Because of his cancer, Steve has the uncalcified pineal gland of a teenager rather than an adult. So he thinks he can rescue Brianna with his limited supply of the remaining synchronic. One of my favorite elements of the film is how Steve conducts a series of videotaped experiments, gradually figuring out the “rules” at play. For instance, where you are standing turns out to determine which time period you end up in (for some reason, it’s always the past, never the future), and you have to return within a short window of time.
But Steve screws up when he decides to take his trusty doggo, Hawking, back in time with him for one experimental run. Suffice to say that dogs will be dogs, and Hawking doesn’t make it back to the present in time. Instead, Steve gets one final glimpse of Hawking whimpering sadly at his beloved master before the vision fades. And Steve only has enough synchronic left to either rescue Hawking or rescue Brianna. He makes the right call (Brianna), but that doesn’t make Hawking’s fate any less heartbreaking.

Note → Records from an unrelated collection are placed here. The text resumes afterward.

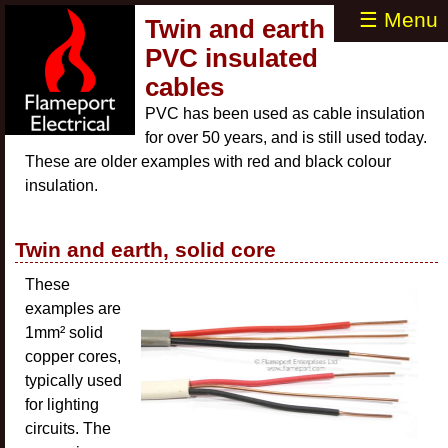
☰ Menu
Twin and earth
PVC insulated
cables
PVC has been used as cable insulation
for over 50 years, and is still used today.
These are older examples with red and black colour
insulation.
Twin and earth, solid core
These
examples are
1mm² solid
copper cores,
typically used
for lighting
circuits. The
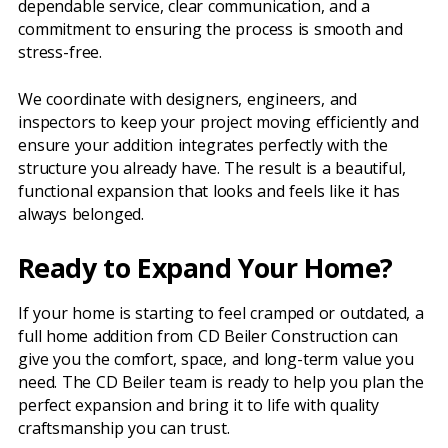
dependable service, clear communication, and a
commitment to ensuring the process is smooth and
stress-free.
We coordinate with designers, engineers, and
inspectors to keep your project moving efficiently and
ensure your addition integrates perfectly with the
structure you already have. The result is a beautiful,
functional expansion that looks and feels like it has
always belonged.
Ready to Expand Your Home?
If your home is starting to feel cramped or outdated, a
full home addition from CD Beiler Construction can
give you the comfort, space, and long-term value you
need. The CD Beiler team is ready to help you plan the
perfect expansion and bring it to life with quality
craftsmanship you can trust.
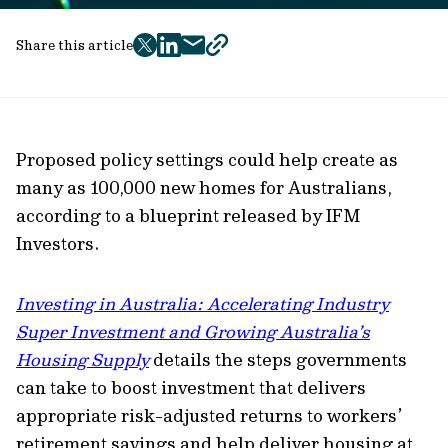
Share this article
twitter
facebook
mail
copy
page
url
Proposed policy settings could help create as
many as 100,000 new homes for Australians,
according to a blueprint released by IFM
Investors.
Investing in Australia: Accelerating Industry
Super Investment and Growing Australia’s
Housing Supply
details the steps governments
can take to boost investment that delivers
appropriate risk-adjusted returns to workers’
retirement savings and help deliver housing at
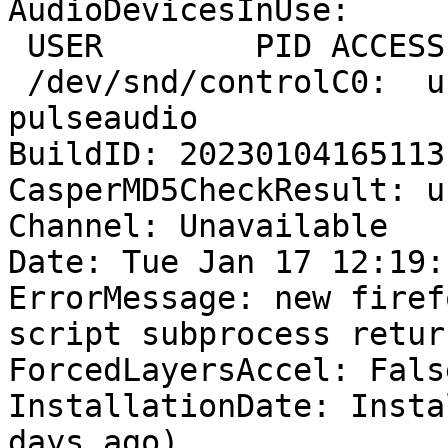
AudioDevicesInUse:

 USER        PID ACCESS COMMAND

 /dev/snd/controlC0:  user       1345 F.... 
pulseaudio

BuildID: 20230104165113

CasperMD5CheckResult: u
Channel: Unavailable

Date: Tue Jan 17 12:19:
ErrorMessage: new firef
script subprocess retur
ForcedLayersAccel: False
InstallationDate: Insta
days ago)
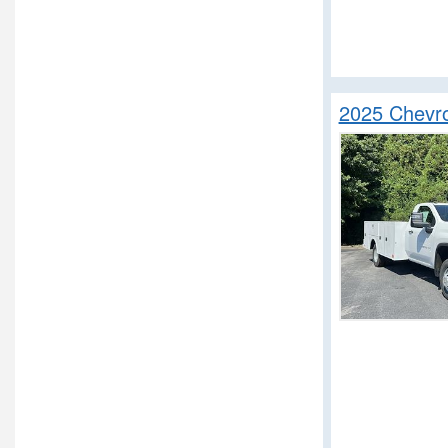
Service Truck
Service Utility Van
Step Van / Walk-in
Upfitted Cargo Van
2025 Chevro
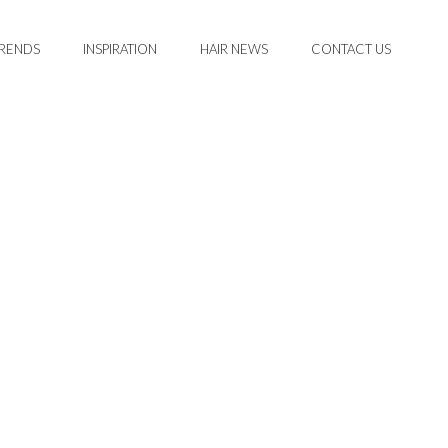
TRENDS
INSPIRATION
HAIR NEWS
CONTACT US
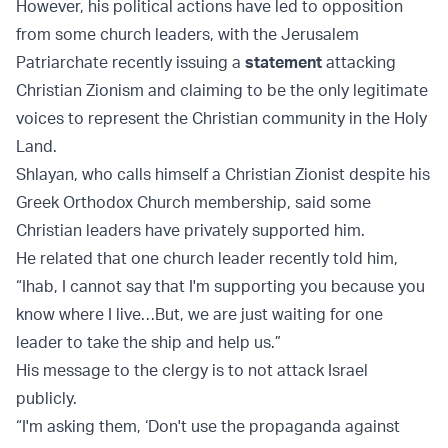
However, his political actions have led to opposition
from some church leaders, with the Jerusalem
Patriarchate recently issuing a
statement
attacking
Christian Zionism and claiming to be the only legitimate
voices to represent the Christian community in the Holy
Land.
Shlayan, who calls himself a Christian Zionist despite his
Greek Orthodox Church membership, said some
Christian leaders have privately supported him.
He related that one church leader recently told him,
“Ihab, I cannot say that I'm supporting you because you
know where I live…But, we are just waiting for one
leader to take the ship and help us.”
His message to the clergy is to not attack Israel
publicly.
“I'm asking them, ‘Don't use the propaganda against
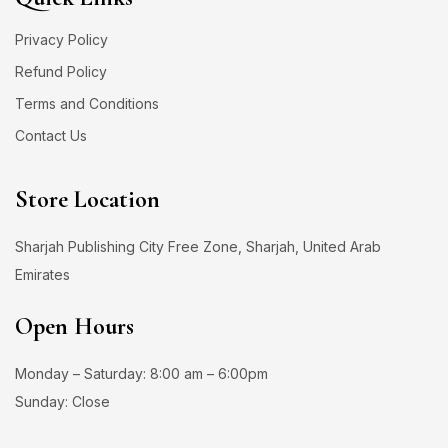
Privacy Policy
Refund Policy
Terms and Conditions
Contact Us
Store Location
Sharjah Publishing City Free Zone, Sharjah, United Arab
Emirates
Open Hours
Monday – Saturday: 8:00 am – 6:00pm
Sunday: Close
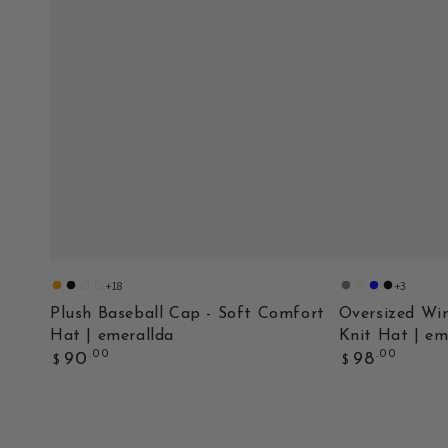
+18
+3
orange
black
orange
black
Gray
Beige
Deep
Black
2
2
Blue
Plush Baseball Cap - Soft Comfort
Oversized Win
Hat | emerallda
Knit Hat | em
Regular
Regular
.00
.00
90
98
$
$
price
price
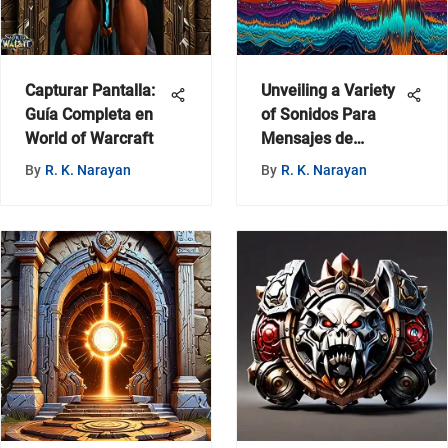
Capturar Pantalla:
Unveiling a Variety
Guía Completa en
of Sonidos Para
World of Warcraft
Mensajes de
WhatsApp on
By
R. K. Narayan
By
R. K. Narayan
MyZeroth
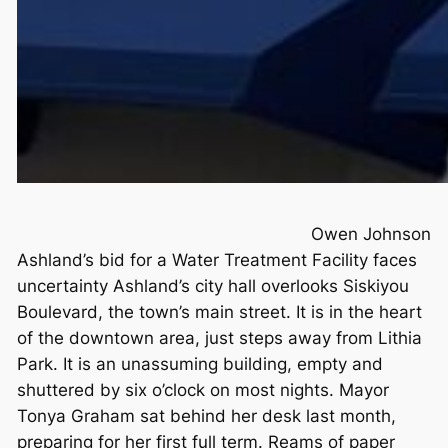
Owen Johnson
Ashland’s bid for a Water Treatment Facility faces
uncertainty Ashland’s city hall overlooks Siskiyou
Boulevard, the town’s main street. It is in the heart
of the downtown area, just steps away from Lithia
Park. It is an unassuming building, empty and
shuttered by six o’clock on most nights. Mayor
Tonya Graham sat behind her desk last month,
preparing for her first full term. Reams of paper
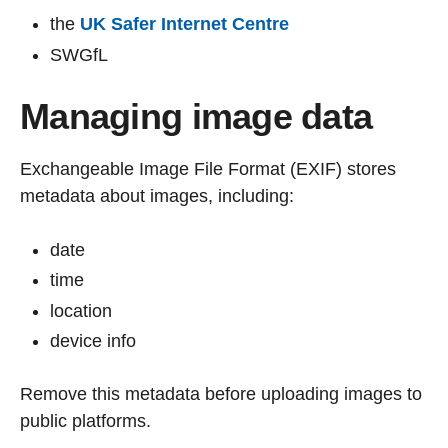
the
UK Safer Internet Centre
SWGfL
Managing image data
Exchangeable Image File Format (EXIF) stores
metadata about images, including:
date
time
location
device info
Remove this metadata before uploading images to
public platforms.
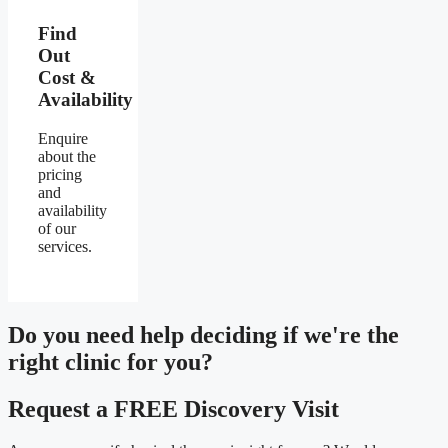
Find
Out
Cost &
Availability
Enquire
about the
pricing
and
availability
of our
services.
Do you need
help deciding
if we're the
right clinic
for you?
Request a FREE Discovery Visit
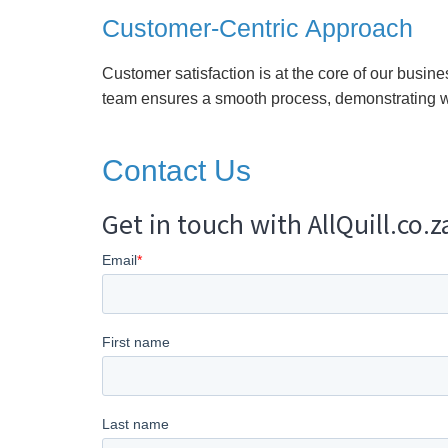
Customer-Centric Approach
Customer satisfaction is at the core of our busine
team ensures a smooth process, demonstrating w
Contact Us
Get in touch with AllQuill.co.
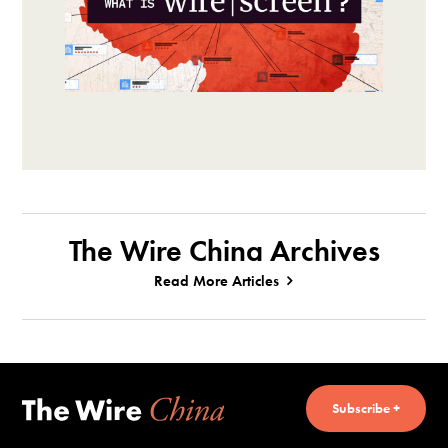
The Wire China Archives
Read More Articles
Subscribe +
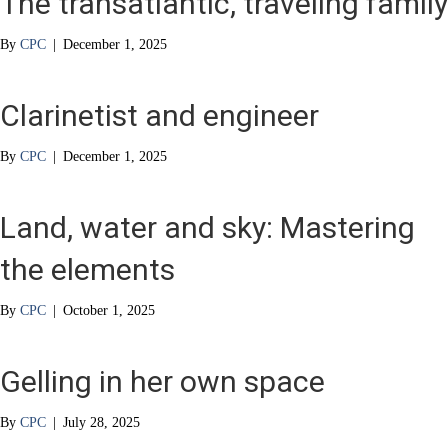
The transatlantic, traveling family
By
CPC
|
December 1, 2025
Clarinetist and engineer
By
CPC
|
December 1, 2025
Land, water and sky: Mastering
the elements
By
CPC
|
October 1, 2025
Gelling in her own space
By
CPC
|
July 28, 2025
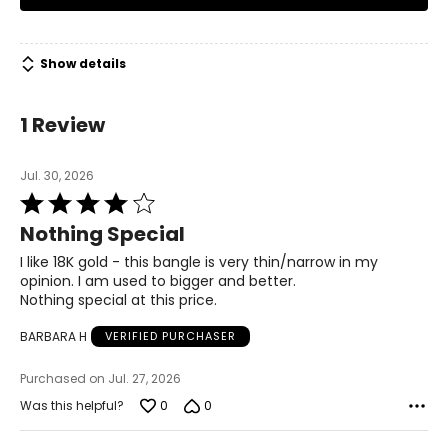
trusts," and this has enabled it to become one of the
leading companies in the world.
Show details
1 Review
Jul. 30, 2026
Rated
4
Nothing Special
out
of
I like 18K gold - this bangle is very thin/narrow in my
5
opinion. I am used to bigger and better.
Nothing special at this price.
BARBARA H
VERIFIED PURCHASER
Purchased on Jul. 27, 2026
0
0
Was this helpful?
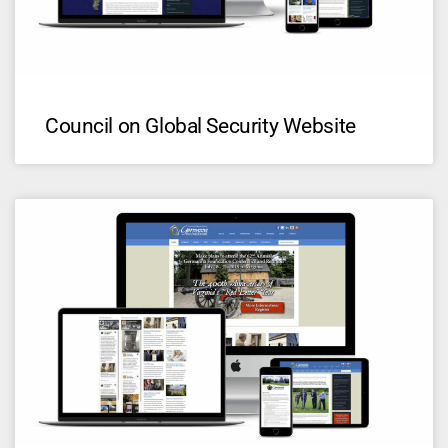
Council on Global Security Website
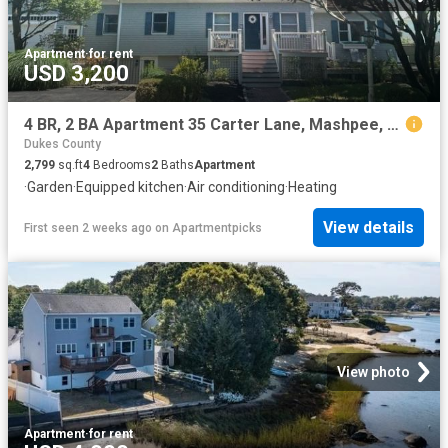
Apartment
·
for rent
USD 3,200
4 BR, 2 BA Apartment 35 Carter Lane, Mashpee, MA 02649
Dukes County
2,799
sq.ft
4
Bedrooms
2
Baths
Apartment
·
Garden
·
Equipped kitchen
·
Air conditioning
·
Heating
View details
First seen 2 weeks ago
on
Apartmentpicks
View photo
Apartment
·
for rent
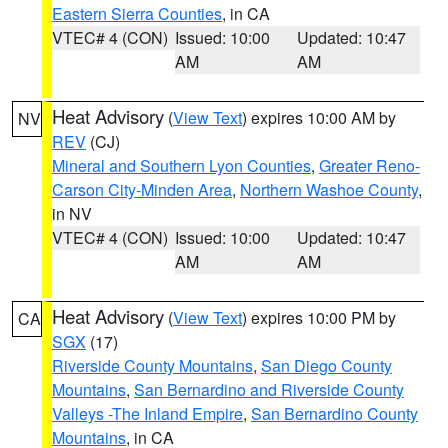
Eastern Sierra Counties
, in CA
VTEC# 4 (CON)
Issued: 10:00
Updated: 10:47
AM
AM
Heat Advisory
(
View Text
) expires 10:00 AM by
NV
REV
(CJ)
Mineral and Southern Lyon Counties
,
Greater Reno-
Carson City-Minden Area
,
Northern Washoe County
,
in NV
VTEC# 4 (CON)
Issued: 10:00
Updated: 10:47
AM
AM
Heat Advisory
(
View Text
) expires 10:00 PM by
CA
SGX
(17)
Riverside County Mountains
,
San Diego County
Mountains
,
San Bernardino and Riverside County
Valleys -The Inland Empire
,
San Bernardino County
Mountains
, in CA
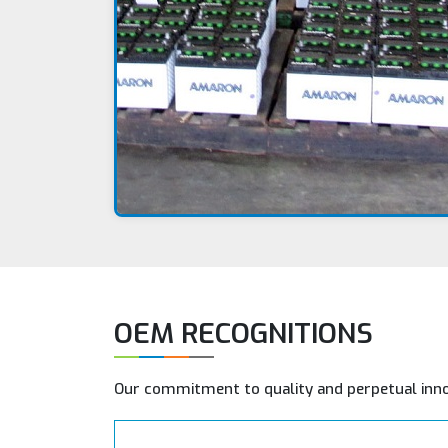
OEM RECOGNITIONS
Our commitment to quality and perpetual inn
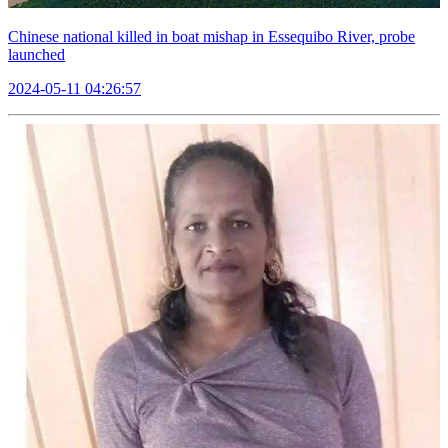
Chinese national killed in boat mishap in Essequibo River, probe
launched
2024-05-11 04:26:57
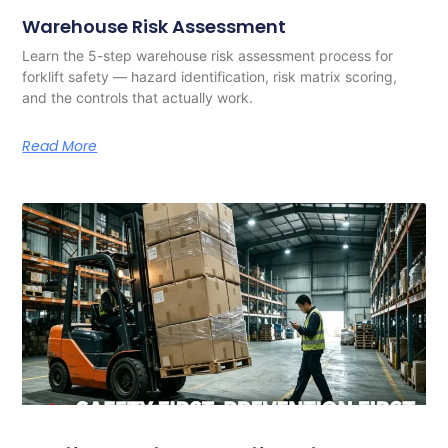
Warehouse Risk Assessment
Learn the 5-step warehouse risk assessment process for
forklift safety — hazard identification, risk matrix scoring,
and the controls that actually work.
Read More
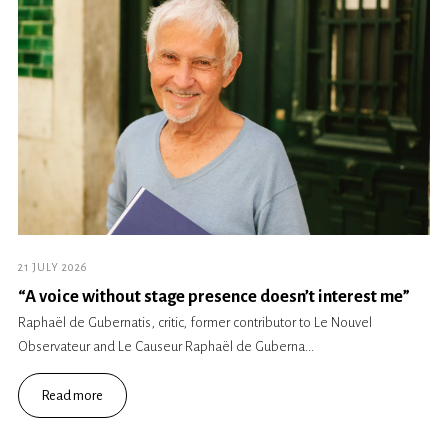
21 JULY 2026
“A voice without stage presence doesn’t interest me”
Raphaël de Gubernatis, critic, former contributor to Le Nouvel
Observateur and Le Causeur Raphaël de Guberna...
Read more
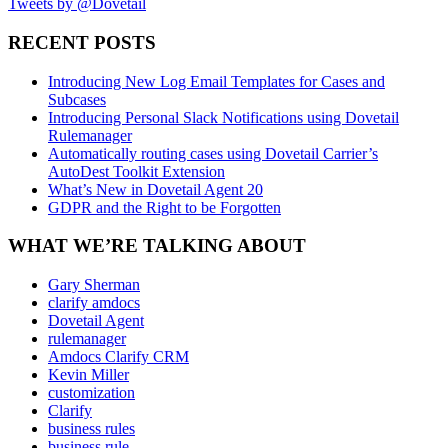
Tweets by @Dovetail
RECENT POSTS
Introducing New Log Email Templates for Cases and
Subcases
Introducing Personal Slack Notifications using Dovetail
Rulemanager
Automatically routing cases using Dovetail Carrier’s
AutoDest Toolkit Extension
What’s New in Dovetail Agent 20
GDPR and the Right to be Forgotten
WHAT WE’RE TALKING ABOUT
Gary Sherman
clarify amdocs
Dovetail Agent
rulemanager
Amdocs Clarify CRM
Kevin Miller
customization
Clarify
business rules
business rule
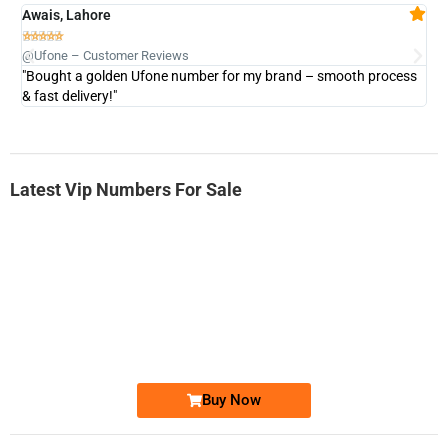
Awais, Lahore
Fa







@Ufone – Customer Reviews
@U
"Bought a golden Ufone number for my brand – smooth process
"A
& fast delivery!"
Latest Vip Numbers For Sale
-0000
0333 2200-380
0333 2200 380
Ufone Golden Number
Price: 1,800/-
Buy Now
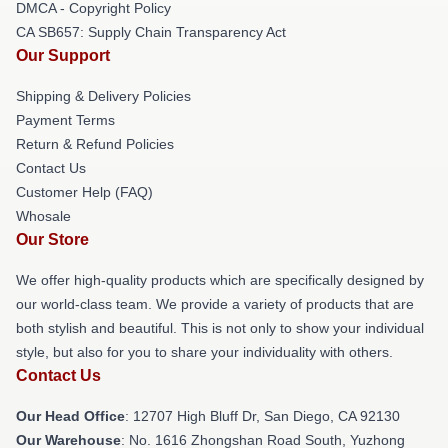
DMCA - Copyright Policy
CA SB657: Supply Chain Transparency Act
Our Support
Shipping & Delivery Policies
Payment Terms
Return & Refund Policies
Contact Us
Customer Help (FAQ)
Whosale
Our Store
We offer high-quality products which are specifically designed by
our world-class team. We provide a variety of products that are
both stylish and beautiful. This is not only to show your individual
style, but also for you to share your individuality with others.
Contact Us
Our Head Office
: 12707 High Bluff Dr, San Diego, CA 92130
Our Warehouse
: No. 1616 Zhongshan Road South, Yuzhong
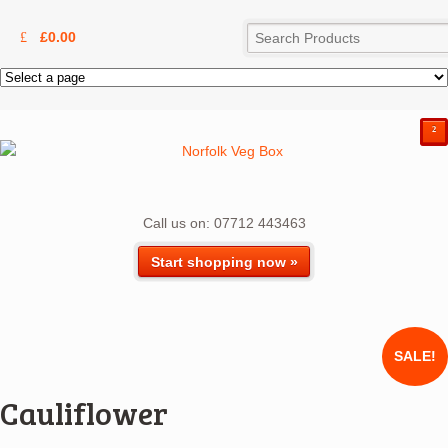
£
0.00
²
Call us on: 07712 443463
Start shopping now »
SALE!
Cauliflower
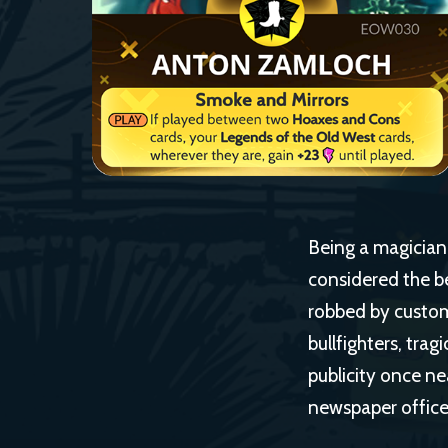
Being a magician i
considered the be
robbed by custom
bullfighters, trag
publicity once ne
newspaper office,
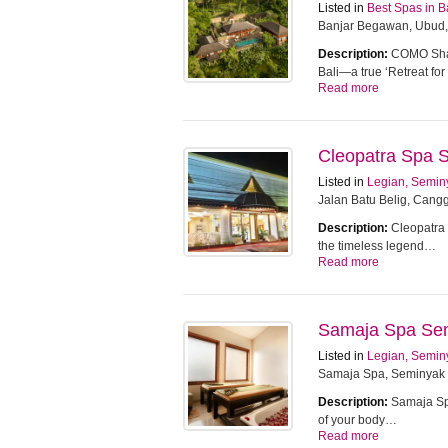
Listed in
Best Spas in B
Banjar Begawan, Ubud,
Description:
COMO Sham
Bali—a true ‘Retreat f
Read more
Cleopatra Spa 
Listed in
Legian, Semin
Jalan Batu Belig, Cangg
Description:
Cleopatra 
the timeless legend…
Read more
Samaja Spa Se
Listed in
Legian, Semin
Samaja Spa, Seminyak
Description:
Samaja Spa
of your body…
Read more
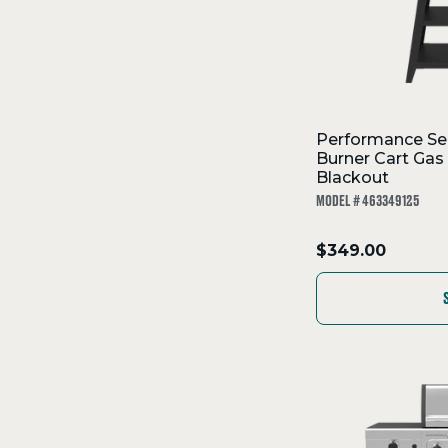
Performance Se
Burner Cart Gas 
Blackout
MODEL # 463349125
.
$349.00
Final
price:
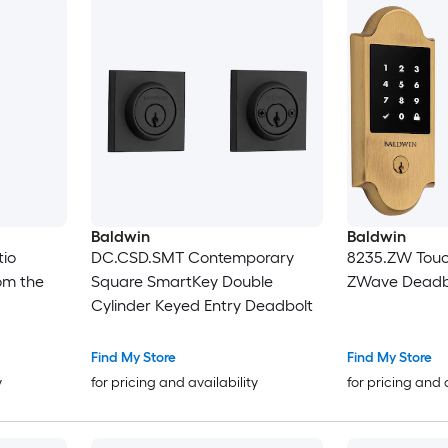
Baldwin
Baldwin
tio
DC.CSD.SMT Contemporary
8235.ZW Touc
om the
Square SmartKey Double
ZWave Deadb
Cylinder Keyed Entry Deadbolt
Find My Store
Find My Store
y
for pricing and availability
for pricing and 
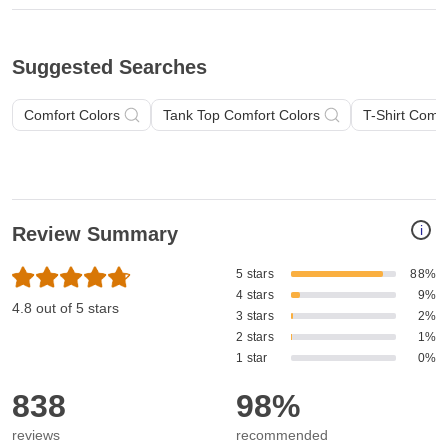
Suggested Searches
Comfort Colors
Tank Top Comfort Colors
T-Shirt Comfo
i
Review Summary
5 stars
88%
4 stars
9%
4.8 out of 5 stars
3 stars
2%
2 stars
1%
1 star
0%
838
98%
reviews
recommended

It’s the most upsetting scene in the film; I’m still kinda mad at Steve for risking Hawking instead of running that experiment with an animal that was not a beloved loyal canine companion. Yet there’s no denying its power. That moment is permanently seared onto my brain, and it’s critical in terms of raising the emotional stakes. So objectively, I have to applaud Benson and Moorhead for not blinking on that score. I can always console myself by imagining Hawking being befriended by a young boy, and they go on to share all kinds of fun adventures. Hawking still gets to live his best life, albeit in a distant past.
The entire structure of this movie is admirably tight, as Benson and Moorhead continuously add extra constraints to further heighten the tension and build genuine suspense. Synchronic is a smoldering slow burn that pays off with a surprisingly moving, bittersweet conclusion. But I still maintain that Hawking was a Very Good Boi who deserved better.
Synchronic should be coming to VOD in the next few months.